§ Dataset records:

=-=-=-=-=

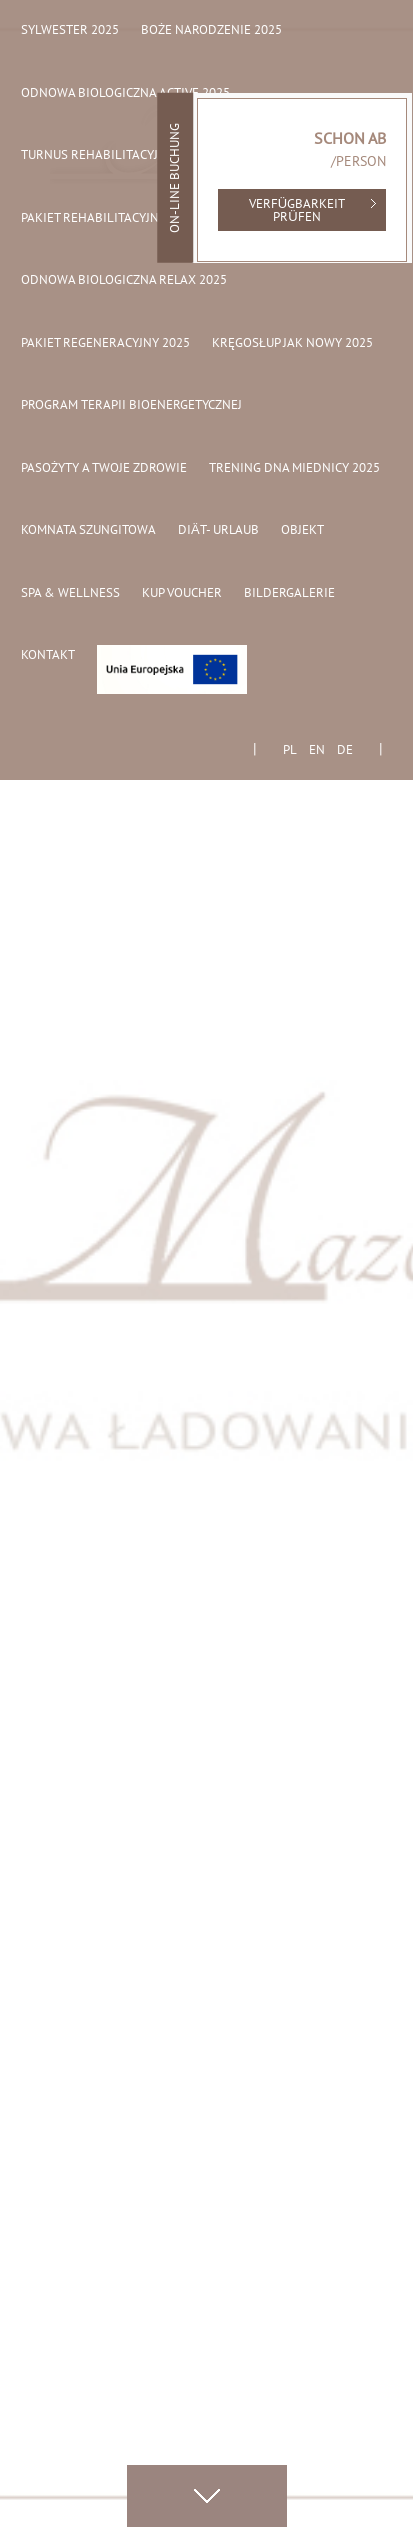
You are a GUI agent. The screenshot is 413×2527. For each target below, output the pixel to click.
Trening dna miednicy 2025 (294, 469)
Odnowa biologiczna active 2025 (125, 94)
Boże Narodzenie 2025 (211, 31)
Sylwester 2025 (70, 31)
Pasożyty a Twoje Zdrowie (104, 469)
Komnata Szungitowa (88, 531)
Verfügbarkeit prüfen (297, 211)
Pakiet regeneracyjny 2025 (105, 344)
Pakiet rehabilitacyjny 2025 (109, 219)
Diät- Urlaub (218, 531)
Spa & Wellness (70, 594)
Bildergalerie (289, 594)
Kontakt (48, 656)
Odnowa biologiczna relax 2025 (124, 281)
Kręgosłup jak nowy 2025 (292, 344)
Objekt (302, 531)
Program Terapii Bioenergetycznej (131, 406)
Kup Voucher (182, 594)
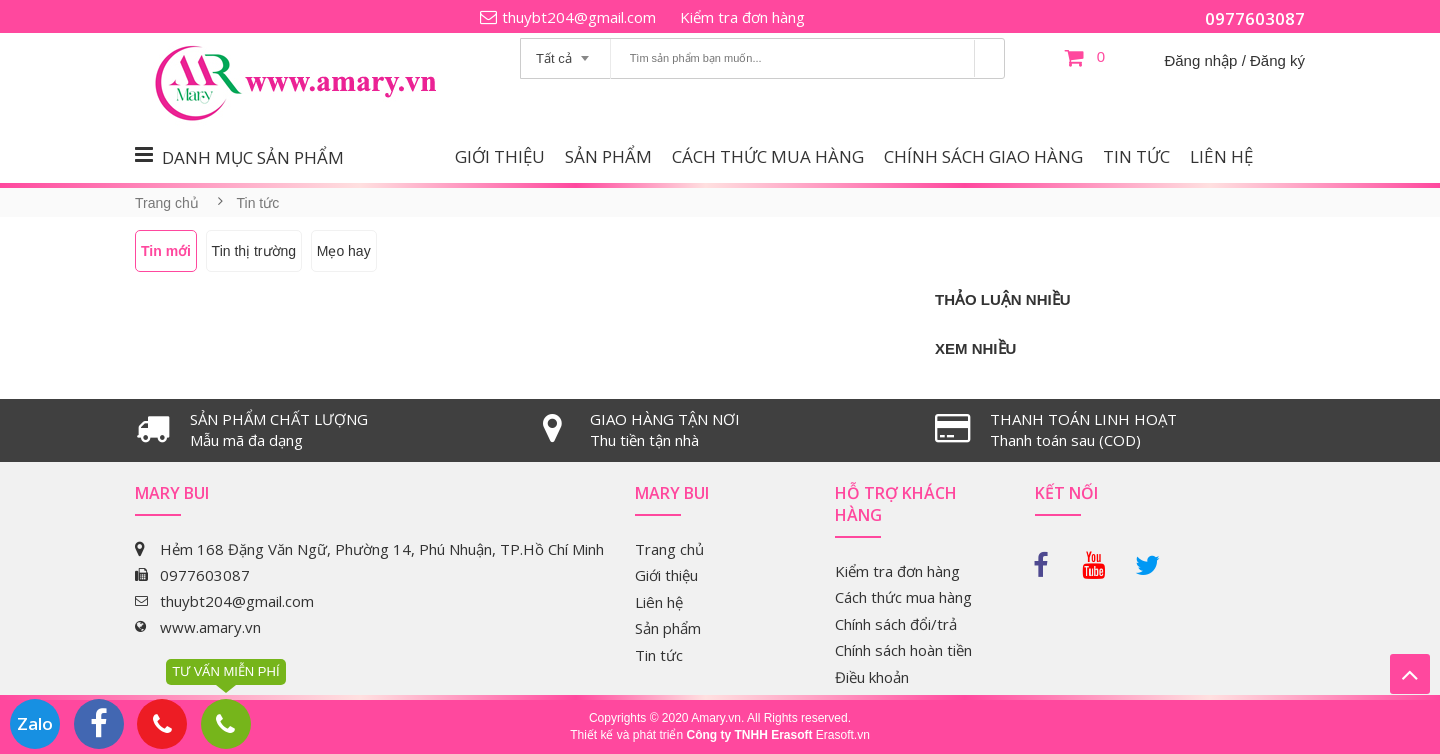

=-=-=-=-=

§ Exercise description:
In the entries above, find the line holding "Verfügbarkeit prüfen (297, 211)" and the line holding "Objekt (302, 531)", then retype exactly those two lines and every line between them, and nothing else.

§ Exercise answer:
Verfügbarkeit prüfen (297, 211)
Pakiet regeneracyjny 2025 (105, 344)
Pakiet rehabilitacyjny 2025 (109, 219)
Diät- Urlaub (218, 531)
Spa & Wellness (70, 594)
Bildergalerie (289, 594)
Kontakt (48, 656)
Odnowa biologiczna relax 2025 (124, 281)
Kręgosłup jak nowy 2025 (292, 344)
Objekt (302, 531)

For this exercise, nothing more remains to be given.